The following report was received from the
Pennsylvania Bureau of Radiation Protection via facsimile:
The event involved a patient who was scheduled to be treated with 16 mCi of Y-90 SirSpheres to the left lobe of the liver. The written directive (WD), however, was incorrectly written for the right lobe of the liver. The authorized user (AU) did in fact deliver the correct dose to the correct lobe and the discrepancy was only noticed after the procedure was complete. No harm is expected as the patient received the intended dose to the correct location. The cause of the event was noted as human error resulting from:
(1) Failure of the AU to indicate the correct treatment site on the WD.
(2) Failure of the AU to forward documentation of the pre-therapy information to the RSO (or designee) prior to the therapy.
(3) Failure of clinical staff to identify the discrepancy on the WD during the patient time out just before implantation of the microspheres.

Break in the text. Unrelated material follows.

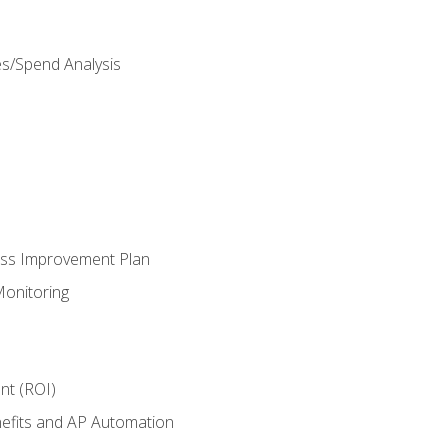
es/Spend Analysis
ess Improvement Plan
onitoring
nt (ROI)
efits and AP Automation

Corrective actions include: Before drawing up the dose/activity in Nuclear Medicine (and preferably before the dose/activity is ordered from the manufacturer), the AU must forward pre-therapy documentation (WD, pre-post therapy worksheet, etc.) to the RSO (or designee) to ensure documentation is correct/appropriate.
The Department [Pennsylvania Bureau of Radiation Protection] will perform a reactive inspection. The licensee will update their procedure to include additional checks for the written directive.
Event Report ID No: PA 170016
A Medical Event may indicate potential problems in a medical facility's use of radioactive materials. It does not necessarily result in harm to the patient.